As I said before, love is a choice, but it is a choice that can only be rightly made out of fully understanding and embracing another individual. Seeing them for all of their successes and failures and then deciding to love both sides of them. When you love someone, warts and all, and they realize that, then they, in turn, will usually tend to feel more open and “lovable” themselves. And when you yourself feel lovable, that leads you to start wanting to love others in return. As the Bible says originally in Leviticus 19:18, but rephrased by Our Lord in Mark 12:31, “You shall love your neighbor as yourself.” So, naturally, if you yourself feel lovable and you love yourself (in the sense of having a healthy self-image and personal acceptance as opposed to narcissism and egotism), then you can better love others.
And that is why we love God. 1 John 4:19 says plainly: “We love because He first loved us.” Understanding us completely, knowing all the good and bad we ever would do, God loved us and accepted us for who we are. Because God knows us for everything we are and loves us just the same, we can love him in return, and extend that love to others in return.

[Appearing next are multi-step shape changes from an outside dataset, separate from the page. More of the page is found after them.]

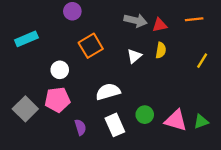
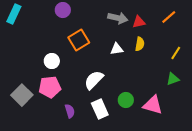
orange line: (194, 19) -> (169, 17), turned -35
cyan rectangle: (26, 39) -> (14, 14), moved, turned -42
white triangle: (134, 56) -> (117, 49), turned 32
white semicircle: (108, 92) -> (94, 80), turned -30
green triangle: (201, 122) -> (173, 79), moved

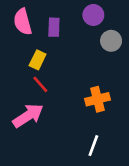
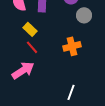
yellow rectangle: (38, 60) -> (30, 29), turned -72
orange cross: (97, 99) -> (72, 46), moved

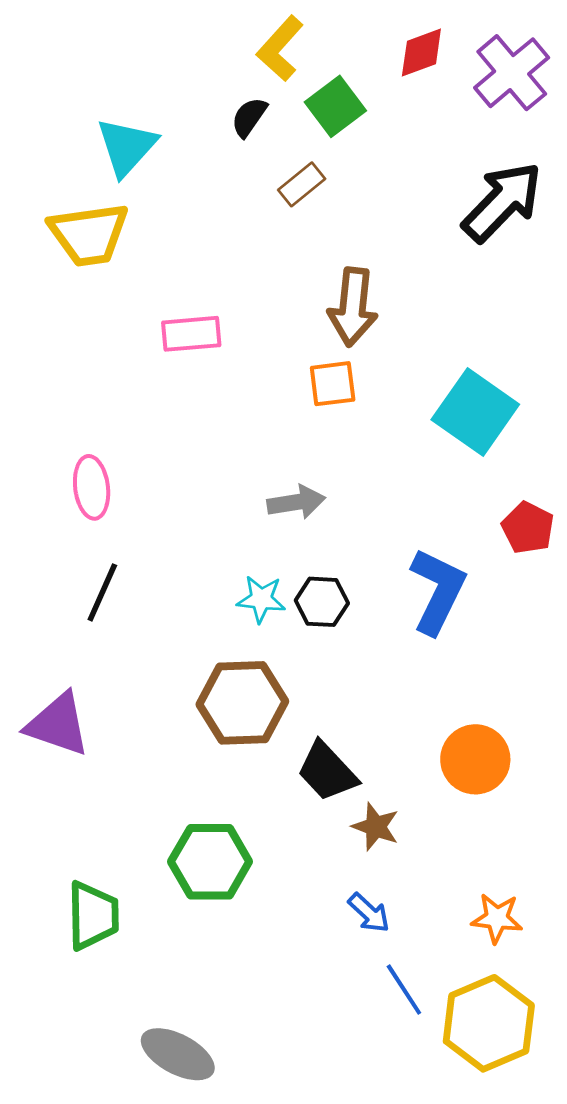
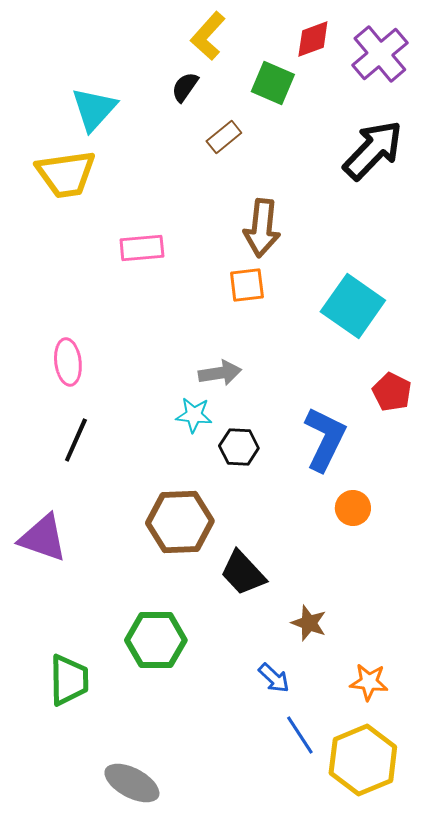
green square: (335, 106) -> (273, 83), moved, turned -30
cyan star: (261, 599) -> (194, 415), moved
orange circle: (475, 759) -> (353, 508), moved, size x0.7
brown star: (376, 827) -> (309, 623), moved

The problem lies in if we are still trapped in the mindset that “true love” is conditional. Getting out of this isn’t easy. It’s quite hard to “unlearn” certain things, and might actually require counseling or professional help in addition to prayer. I still struggle with it myself to this day. For that reason, it’s best that we also find caring, loving, “Christ-like” individuals who love in the same way and share it with us. By being with other “flawed” individuals who show the love of Christ to us, gradually we can learn to realize that we are lovable, and that if imperfect people who are subject to our same weaknesses, hates, fears, biases and grudges can love us, then so much more so does God.
Suggested Prayer: “Lord God, thank you again that you love me with an everlasting love, even when I feel that I am one of the lowest people in the world. Please help me to be receptive to this love, and remove from me all fears, doubts, and misconceptions that have plagued me or poisoned me all these years into what the true nature of love is. And as I learn to realize that I am loved, grant that I might give healthy, true love to others. Gratefully in Jesus’ Name, Amen.”